Carnahan fined-tuned his brand of sports satire at corporate functions, including one when Michael Weyman left the St George Illawarra Dragons and another when Nathan Hindmarsh retired from the Parramatta Eels, adding in web video clips, with permission. It gave him the chance to do some playing around with characters, “actually caricatures.”

Then he was asked to perform at a Best and Fairest Referees’ Day, and came dressed up as referee Jared Maxwell, hilarious to everyone but Maxwell. The highlight was the referees’ victory song “After a Good Game”.

His performance, headtaped, as Balmain Tigers’ captain Wayne Pearce on “Wayne Pearce Hill” at Leichhardt Oval led to a strange meeting of art and fiction where the mayor of Leichhardt stood with the real Pearce and Carnahan in big shoulder pads and bandaged knees singing along with the song in the third person – “sheer absurdism,” he says.

Carnahan’s credentials to satirise the greatest game of all are impeccable.
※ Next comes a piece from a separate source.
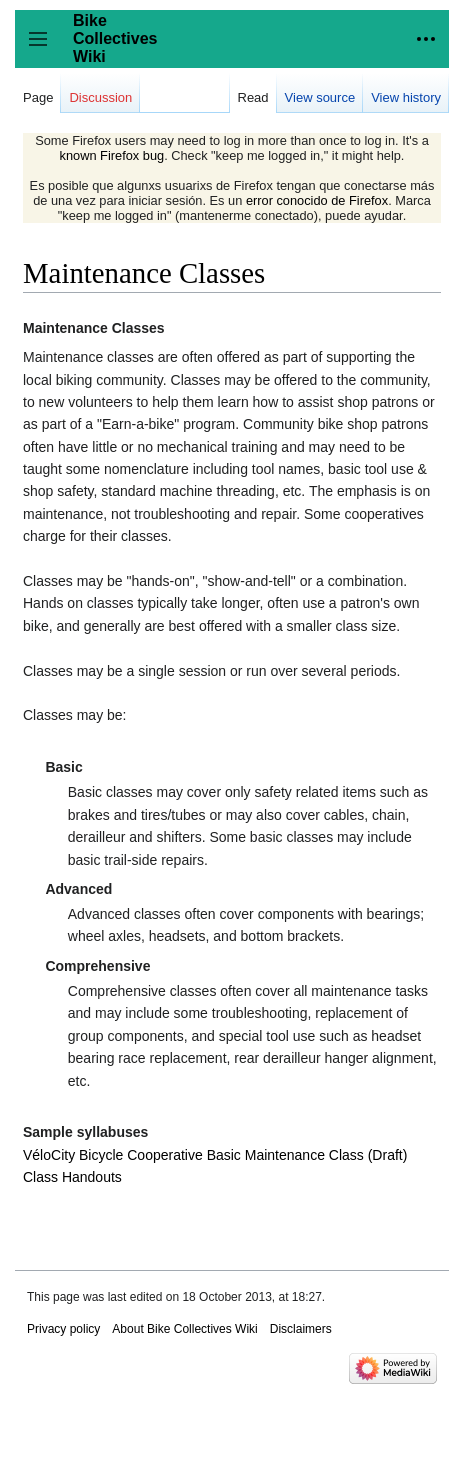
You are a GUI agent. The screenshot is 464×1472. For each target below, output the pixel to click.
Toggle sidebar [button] (44, 48)
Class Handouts (72, 1177)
A Canberra boy through and through, he can remember a time when multicultural Canberra was home to all codes, League, Union, AFL and soccer, “which we now have to call football”.

“Dad dragged me around to all of them,” he says. “But then the Raiders joined the big league and it made a real change, it was a part of my growing up… there was a real unification of Canberra, which was now on the big stage.”
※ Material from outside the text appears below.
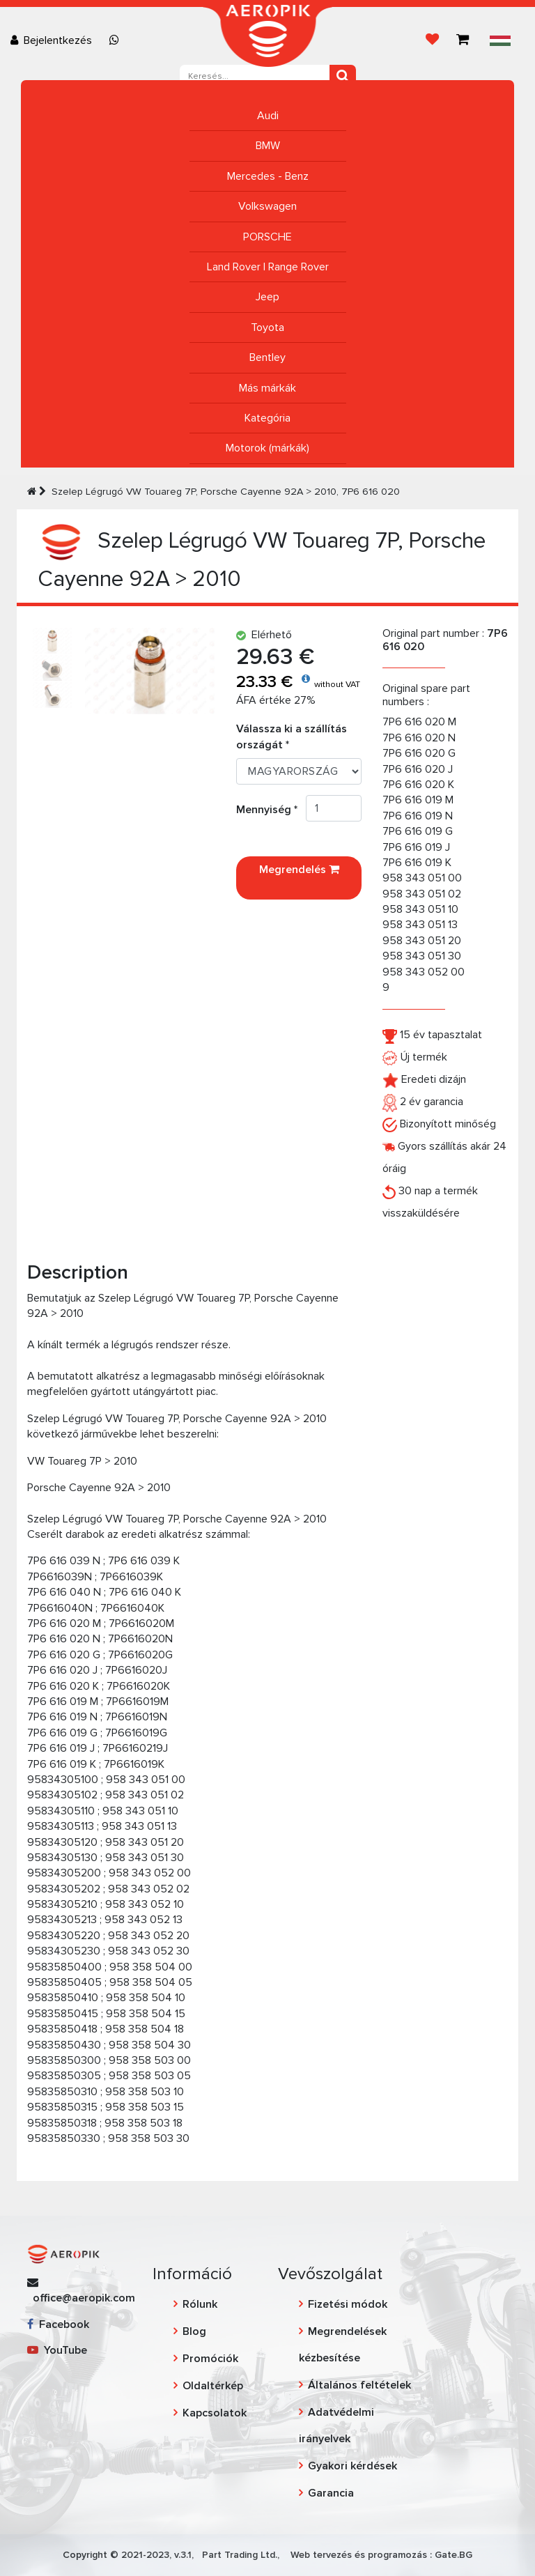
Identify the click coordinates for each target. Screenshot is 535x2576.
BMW (268, 146)
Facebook (58, 2324)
Sadly, he’d already left Canberra for Goulburn then Lismore in the “glory years” but he does remember flying by Ansett to the Grand Final in 1987, and reports: “It was a fantastic day, we sang the Green Machine song all the way home, non-stop”.

His is a self-contained show, not really a stage musical, despite the title, but there are a lot of costumes and humour.

“It’s more like an academic thesis convincing people that Rugby League is the greatest theatre of all time,” he argues and as far as the “libretto” goes, there are the villains, the controversies, the betrayals, the comebacks, after-hours shenanigans in the strip clubs – “you couldn’t have made it up.”

There are larger-than-life characters such as Todd Carney and Mitchell Pearce, and a new target in the form of ARL Commission chairman Peter Beattie (who couldn’t name the Cronulla Sharks) and even a “panto” villain section.

“It’s a fully one-man show,” he says.

“I’ve done lots of music and my very first gig was playing at the Stockade in Braddon in the late ’80s and then I played in cover bands for TV, so I’m up with the technical necessities.”

It’s obviously a show for people who follow footy. Former chairman of the Australian Rugby League Commission John Grant bought 12 tickets, NRL CEO Todd Greenberg enjoyed it and former Rabbitohs enforcer Mark “Spud” Carroll enjoyed it so much that he helped hand out the complimentary oranges at interval.

But the show is for non-specialists, too.

“Some visitors from Salt Lake City, who were killing themselves with laughter, pointed out that in the musical ‘The Book of Mormon’ there are lots of in-references the wider public wouldn’t get, but that they still enjoyed it,” he says.

“I’ve had a lot of people who fit into that category, particularly partners, but they are amused by the jokes, music and the costumes.

“It’s a bit like if [British comedian] Kenny Everett was a rugby league fan, this is what he would’ve done,” he says.

“Rugby League The Musical,” at The Street Theatre, Sunday, July 29, bookings to or 6247 1223.